Exercise prompt: Would you transcribe the records below from the line with "Mask: <item>spleen</item>. Output" to the line with "small bowel?", ends included, exactly and with nothing more, leaving the pictures out?

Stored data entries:
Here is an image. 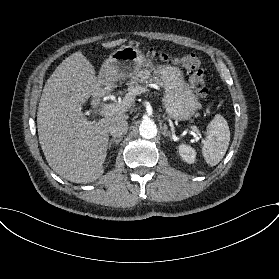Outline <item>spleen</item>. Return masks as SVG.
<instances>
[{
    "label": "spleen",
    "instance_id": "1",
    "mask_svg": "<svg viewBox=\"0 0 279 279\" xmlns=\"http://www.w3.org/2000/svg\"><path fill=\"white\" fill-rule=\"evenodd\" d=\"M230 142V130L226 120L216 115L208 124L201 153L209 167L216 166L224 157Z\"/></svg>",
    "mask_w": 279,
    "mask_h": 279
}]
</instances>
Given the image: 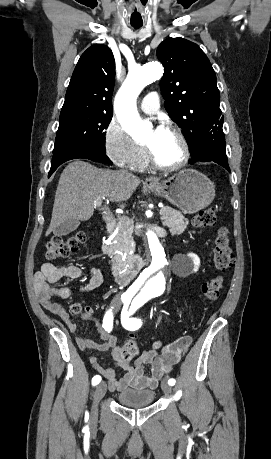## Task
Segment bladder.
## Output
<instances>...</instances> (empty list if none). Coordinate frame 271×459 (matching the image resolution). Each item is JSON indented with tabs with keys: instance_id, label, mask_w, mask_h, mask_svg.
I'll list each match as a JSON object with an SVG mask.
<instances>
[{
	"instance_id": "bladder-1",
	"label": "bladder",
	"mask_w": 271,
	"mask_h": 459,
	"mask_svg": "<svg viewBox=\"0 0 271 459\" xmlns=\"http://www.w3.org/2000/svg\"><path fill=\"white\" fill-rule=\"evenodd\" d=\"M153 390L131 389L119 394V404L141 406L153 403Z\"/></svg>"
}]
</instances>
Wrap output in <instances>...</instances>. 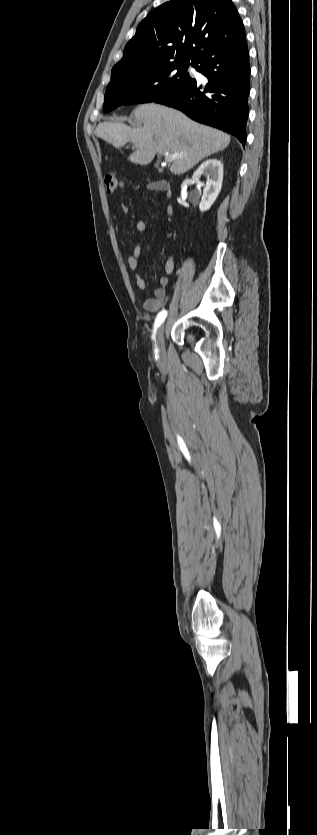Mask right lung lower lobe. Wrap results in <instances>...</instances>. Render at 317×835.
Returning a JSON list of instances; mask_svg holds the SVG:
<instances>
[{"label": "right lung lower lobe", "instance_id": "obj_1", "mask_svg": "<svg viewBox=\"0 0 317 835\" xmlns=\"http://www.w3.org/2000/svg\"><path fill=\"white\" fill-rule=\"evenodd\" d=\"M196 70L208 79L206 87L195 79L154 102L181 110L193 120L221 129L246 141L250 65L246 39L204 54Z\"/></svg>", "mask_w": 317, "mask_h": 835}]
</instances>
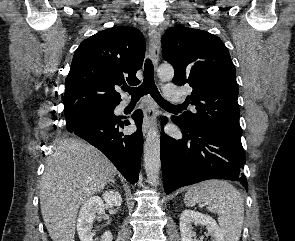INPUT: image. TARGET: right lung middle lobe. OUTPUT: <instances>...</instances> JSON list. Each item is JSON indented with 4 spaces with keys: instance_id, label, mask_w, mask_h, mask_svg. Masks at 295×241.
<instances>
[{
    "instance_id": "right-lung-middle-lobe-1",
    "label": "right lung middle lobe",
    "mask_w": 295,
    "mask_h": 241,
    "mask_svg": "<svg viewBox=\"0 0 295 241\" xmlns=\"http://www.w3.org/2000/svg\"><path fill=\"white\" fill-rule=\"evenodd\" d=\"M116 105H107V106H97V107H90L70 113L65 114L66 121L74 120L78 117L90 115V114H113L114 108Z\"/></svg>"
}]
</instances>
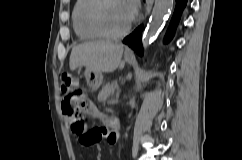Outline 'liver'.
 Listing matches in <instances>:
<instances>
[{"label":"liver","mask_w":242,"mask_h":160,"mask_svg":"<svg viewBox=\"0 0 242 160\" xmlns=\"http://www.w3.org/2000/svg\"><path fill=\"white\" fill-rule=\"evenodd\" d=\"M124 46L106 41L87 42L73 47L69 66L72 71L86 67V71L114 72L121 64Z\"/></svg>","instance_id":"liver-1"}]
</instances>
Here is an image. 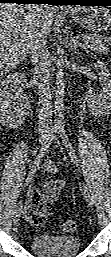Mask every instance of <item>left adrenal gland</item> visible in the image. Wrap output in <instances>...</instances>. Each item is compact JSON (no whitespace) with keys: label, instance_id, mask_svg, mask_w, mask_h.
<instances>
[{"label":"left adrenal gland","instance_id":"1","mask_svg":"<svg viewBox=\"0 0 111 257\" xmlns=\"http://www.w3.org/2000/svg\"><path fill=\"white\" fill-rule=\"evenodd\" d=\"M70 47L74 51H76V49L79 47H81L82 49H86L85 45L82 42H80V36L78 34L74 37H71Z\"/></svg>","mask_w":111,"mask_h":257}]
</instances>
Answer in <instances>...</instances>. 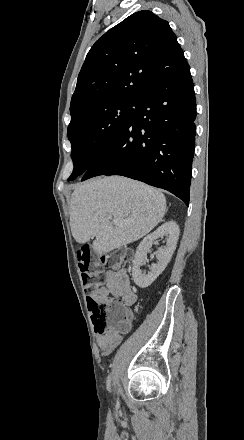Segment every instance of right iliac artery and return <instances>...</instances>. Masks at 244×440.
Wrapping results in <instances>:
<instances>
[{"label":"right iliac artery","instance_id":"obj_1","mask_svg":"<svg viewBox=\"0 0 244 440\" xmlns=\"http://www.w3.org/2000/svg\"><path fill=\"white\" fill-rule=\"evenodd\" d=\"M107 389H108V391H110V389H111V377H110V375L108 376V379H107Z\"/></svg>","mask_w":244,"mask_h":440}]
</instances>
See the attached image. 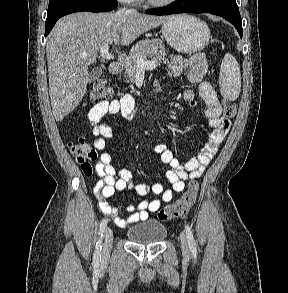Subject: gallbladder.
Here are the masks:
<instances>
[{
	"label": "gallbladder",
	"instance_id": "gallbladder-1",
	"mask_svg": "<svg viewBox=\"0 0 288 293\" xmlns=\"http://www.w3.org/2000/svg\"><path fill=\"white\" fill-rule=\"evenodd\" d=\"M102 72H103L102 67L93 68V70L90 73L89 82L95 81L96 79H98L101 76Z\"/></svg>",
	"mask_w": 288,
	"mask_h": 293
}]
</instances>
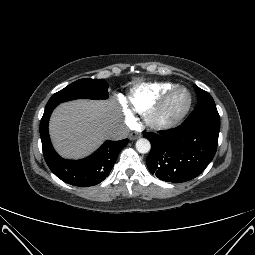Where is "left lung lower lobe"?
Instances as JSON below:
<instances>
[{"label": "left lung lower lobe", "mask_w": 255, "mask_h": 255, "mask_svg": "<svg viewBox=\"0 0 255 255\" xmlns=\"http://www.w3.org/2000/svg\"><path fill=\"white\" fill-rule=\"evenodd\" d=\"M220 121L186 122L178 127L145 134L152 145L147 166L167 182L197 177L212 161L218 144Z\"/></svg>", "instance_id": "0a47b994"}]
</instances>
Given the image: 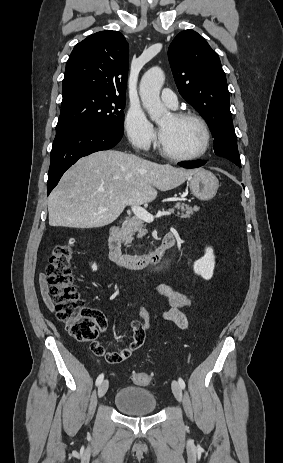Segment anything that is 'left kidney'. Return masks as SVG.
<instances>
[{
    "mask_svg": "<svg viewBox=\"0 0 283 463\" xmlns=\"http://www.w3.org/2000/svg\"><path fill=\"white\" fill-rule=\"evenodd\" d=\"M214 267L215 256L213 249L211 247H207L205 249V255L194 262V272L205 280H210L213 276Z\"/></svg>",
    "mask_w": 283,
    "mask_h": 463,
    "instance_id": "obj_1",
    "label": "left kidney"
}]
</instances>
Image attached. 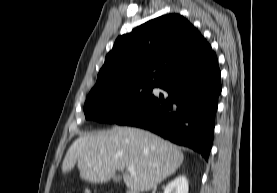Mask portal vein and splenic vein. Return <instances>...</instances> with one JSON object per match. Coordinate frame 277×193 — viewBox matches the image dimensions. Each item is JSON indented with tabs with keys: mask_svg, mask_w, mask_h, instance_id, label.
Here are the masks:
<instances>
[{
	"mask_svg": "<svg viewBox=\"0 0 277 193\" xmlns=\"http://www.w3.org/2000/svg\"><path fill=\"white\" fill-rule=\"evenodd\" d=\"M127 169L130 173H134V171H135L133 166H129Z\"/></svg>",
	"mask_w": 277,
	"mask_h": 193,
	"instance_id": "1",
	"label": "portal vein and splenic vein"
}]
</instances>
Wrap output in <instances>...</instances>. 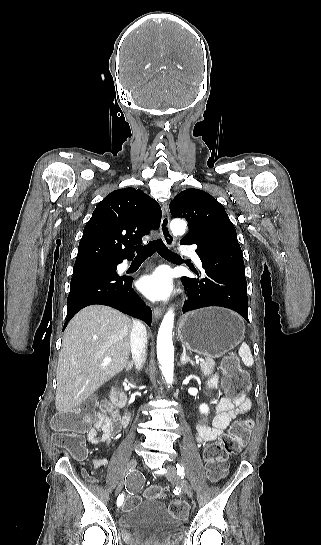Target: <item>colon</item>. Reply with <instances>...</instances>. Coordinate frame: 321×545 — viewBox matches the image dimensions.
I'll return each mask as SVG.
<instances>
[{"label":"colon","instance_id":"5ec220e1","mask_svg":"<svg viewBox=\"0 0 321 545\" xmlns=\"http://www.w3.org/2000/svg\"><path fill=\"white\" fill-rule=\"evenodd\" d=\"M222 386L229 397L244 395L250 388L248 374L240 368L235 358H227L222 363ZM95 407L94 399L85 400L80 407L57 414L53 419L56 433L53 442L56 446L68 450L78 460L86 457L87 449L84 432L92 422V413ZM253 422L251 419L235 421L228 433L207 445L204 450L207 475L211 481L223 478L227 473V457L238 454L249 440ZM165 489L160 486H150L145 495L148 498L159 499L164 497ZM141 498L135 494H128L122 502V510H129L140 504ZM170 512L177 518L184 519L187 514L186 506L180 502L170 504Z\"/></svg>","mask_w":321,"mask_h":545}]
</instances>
---
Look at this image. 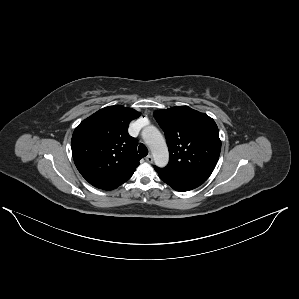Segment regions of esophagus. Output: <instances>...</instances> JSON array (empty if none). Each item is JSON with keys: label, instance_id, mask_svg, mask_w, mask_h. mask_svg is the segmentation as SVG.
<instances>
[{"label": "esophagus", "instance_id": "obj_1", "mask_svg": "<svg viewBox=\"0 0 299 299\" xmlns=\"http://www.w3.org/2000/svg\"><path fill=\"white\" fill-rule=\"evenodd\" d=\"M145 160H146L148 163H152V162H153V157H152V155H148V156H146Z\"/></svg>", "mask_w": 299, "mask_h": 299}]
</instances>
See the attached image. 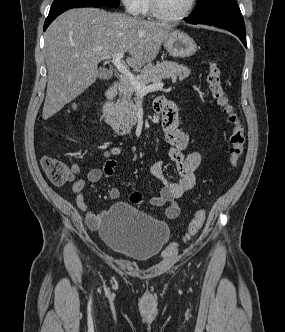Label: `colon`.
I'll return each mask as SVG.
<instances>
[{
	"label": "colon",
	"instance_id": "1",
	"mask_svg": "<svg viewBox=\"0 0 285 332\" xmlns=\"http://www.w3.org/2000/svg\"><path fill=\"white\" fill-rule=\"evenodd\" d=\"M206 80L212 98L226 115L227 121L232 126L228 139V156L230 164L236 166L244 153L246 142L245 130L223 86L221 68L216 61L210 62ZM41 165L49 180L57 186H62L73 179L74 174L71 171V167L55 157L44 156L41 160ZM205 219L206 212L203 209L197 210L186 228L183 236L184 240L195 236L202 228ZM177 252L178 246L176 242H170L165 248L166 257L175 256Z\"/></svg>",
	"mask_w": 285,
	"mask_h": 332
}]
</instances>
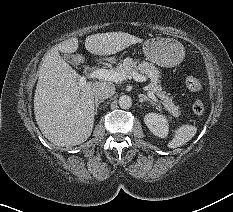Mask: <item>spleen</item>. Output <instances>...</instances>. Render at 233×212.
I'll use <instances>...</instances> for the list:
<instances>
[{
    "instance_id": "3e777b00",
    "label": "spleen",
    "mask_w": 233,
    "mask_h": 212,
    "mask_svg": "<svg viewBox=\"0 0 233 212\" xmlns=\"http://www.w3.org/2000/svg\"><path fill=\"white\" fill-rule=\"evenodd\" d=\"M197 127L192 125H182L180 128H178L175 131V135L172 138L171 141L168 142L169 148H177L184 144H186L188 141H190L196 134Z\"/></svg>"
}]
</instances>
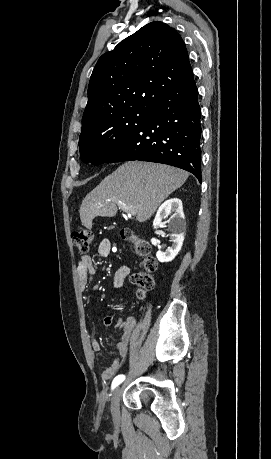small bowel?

Answer box:
Mask: <item>spleen</item>. Output <instances>...</instances>. Render at 233×212.
I'll use <instances>...</instances> for the list:
<instances>
[{
    "instance_id": "3e777b00",
    "label": "spleen",
    "mask_w": 233,
    "mask_h": 212,
    "mask_svg": "<svg viewBox=\"0 0 233 212\" xmlns=\"http://www.w3.org/2000/svg\"><path fill=\"white\" fill-rule=\"evenodd\" d=\"M197 127L192 125H182L180 128H178L175 131V135L172 138L171 141L168 142L169 148H177L184 144H186L188 141H190L196 134Z\"/></svg>"
}]
</instances>
small bowel?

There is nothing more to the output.